The state of the environment in the Breakout game can be defined by the location of the paddle, location and direction of the ball and the existence of each individual brick. This intuitive representation is however game specific. Could we come up with something more universal, that would be suitable for all the games? Obvious choice is screen pixels – they implicitly contain all of the relevant information about the game situation, except for the speed and direction of the ball. Two consecutive screens would have these covered as well.

If we would apply the same preprocessing to game screens as in the DeepMind paper – take four last screen images, resize them to 84×84 and convert to grayscale with 256 gray levels – we would have $$256^{84 \times 84 \times 4} \approx 10^{67970}$$ possible game states. This means $$10^{67970}$$ rows in our imaginary Q-table – that is more than the number of atoms in the known universe! One could argue that many pixel combinations and therefore states never occur – we could possibly represent it as a sparse table containing only visited states. Even so, most of the states are very rarely visited and it would take a lifetime of the universe for the Q-table to converge. Ideally we would also like to have a good guess for Q-values for states we have never seen before.

This is the point, where deep learning steps in. Neural networks are exceptionally good in coming up with good features for highly structured data. We could represent our Q-function with a neural network, that takes the state (four game screens) and action as input and outputs the corresponding Q-value. Alternatively we could take only game screens as input and output the Q-value for each possible action. This approach has the advantage, that if we want to perform a Q-value update or pick the action with highest Q-value, we only have to do one forward pass through the network and have all Q-values for all actions immediately available.

Figure 3: Left: Naive formulation of deep Q-network. Right: More optimal architecture of deep Q-network, used in DeepMind paper.

The network architecture that DeepMind used is as follows:

 Layer Input Filter size Stride Num filters Activation Output conv1 84x84x4 8×8 4 32 ReLU 20x20x32 conv2 20x20x32 4×4 2 64 ReLU 9x9x64 conv3 9x9x64 3×3 1 64 ReLU 7x7x64 fc4 7x7x64 512 ReLU 512 fc5 512 18 Linear 18

This is a classical convolutional neural network with three convolutional layers, followed by two fully connected layers. People familiar with object recognition networks may notice that there are no pooling layers. But if you really think about that, then pooling layers buy you a translation invariance – the network becomes insensitive to the location of an object in the image. That makes perfectly sense for a classification task like ImageNet, but for games the location of the ball is crucial in determining the potential reward and we wouldn’t want to discard this information!

Input to the network are four 84×84 grayscale game screens. Outputs of the network are Q-values for each possible action (18 in Atari). Q-values can be any real values, which makes it a regression task, that can be optimized with a simple squared error loss.

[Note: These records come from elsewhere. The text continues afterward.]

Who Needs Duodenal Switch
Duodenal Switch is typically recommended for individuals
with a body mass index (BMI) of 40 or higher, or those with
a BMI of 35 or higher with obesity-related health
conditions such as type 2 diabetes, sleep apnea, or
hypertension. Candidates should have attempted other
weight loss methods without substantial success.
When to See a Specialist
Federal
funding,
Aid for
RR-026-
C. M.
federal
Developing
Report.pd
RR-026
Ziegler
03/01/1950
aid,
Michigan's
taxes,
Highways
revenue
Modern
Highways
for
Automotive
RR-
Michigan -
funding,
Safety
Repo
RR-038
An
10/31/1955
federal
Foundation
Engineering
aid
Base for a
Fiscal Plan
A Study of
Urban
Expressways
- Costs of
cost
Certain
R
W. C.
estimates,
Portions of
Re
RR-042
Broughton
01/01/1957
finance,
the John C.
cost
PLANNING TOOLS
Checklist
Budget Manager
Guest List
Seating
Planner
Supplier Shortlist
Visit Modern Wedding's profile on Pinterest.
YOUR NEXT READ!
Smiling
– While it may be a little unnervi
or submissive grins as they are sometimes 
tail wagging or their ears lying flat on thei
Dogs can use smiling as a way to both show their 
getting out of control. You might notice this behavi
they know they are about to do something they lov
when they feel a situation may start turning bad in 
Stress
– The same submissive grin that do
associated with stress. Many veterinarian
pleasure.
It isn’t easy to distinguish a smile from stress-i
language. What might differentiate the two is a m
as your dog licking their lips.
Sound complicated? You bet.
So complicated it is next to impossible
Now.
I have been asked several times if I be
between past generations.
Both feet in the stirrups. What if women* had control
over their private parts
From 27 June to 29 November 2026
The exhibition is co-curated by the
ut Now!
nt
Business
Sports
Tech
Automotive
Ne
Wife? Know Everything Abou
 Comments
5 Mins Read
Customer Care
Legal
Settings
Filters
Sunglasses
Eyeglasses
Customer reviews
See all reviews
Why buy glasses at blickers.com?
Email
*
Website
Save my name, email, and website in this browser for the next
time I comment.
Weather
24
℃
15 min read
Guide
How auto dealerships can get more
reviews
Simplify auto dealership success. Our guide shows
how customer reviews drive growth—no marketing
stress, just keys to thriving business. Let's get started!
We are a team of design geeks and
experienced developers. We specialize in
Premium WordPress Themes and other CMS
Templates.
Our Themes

$$L=\frac{1}{2}[\underbrace{r + \gamma max_{a'}Q(s',a')}_{\text{target}} - \underbrace{Q(s,a)}_{\text{prediction}}]^2$$

Given a transition $$<s,a,r,s’>$$, the Q-table update rule in the previous algorithm must be replaced with the following:

1. Do a feedforward pass for the current state $$s$$ to get predicted Q-values for all actions.
2. Do a feedforward pass for the next state $$s’$$ and calculate maximum over all network outputs $$max_{a’}Q(s’,a’)$$.
3. Set Q-value target for action $$a$$ to $$r+\gamma max_{a’}Q(s’,a’)$$ (use the max calculated in step 2). For all other actions, set the Q-value target to the same as originally returned from step 1, making the error 0 for those outputs.
4. Update the weights using backpropagation.

# Experience Replay

By now we have an idea how to estimate the future reward in each state using Q-learning and approximate the Q-function using a convolutional neural network. But it turns out that approximation of Q-values using non-linear functions is not very stable. There is a whole bag of tricks that you have to use to actually make it converge. And it takes a long time, almost a week on a single GPU.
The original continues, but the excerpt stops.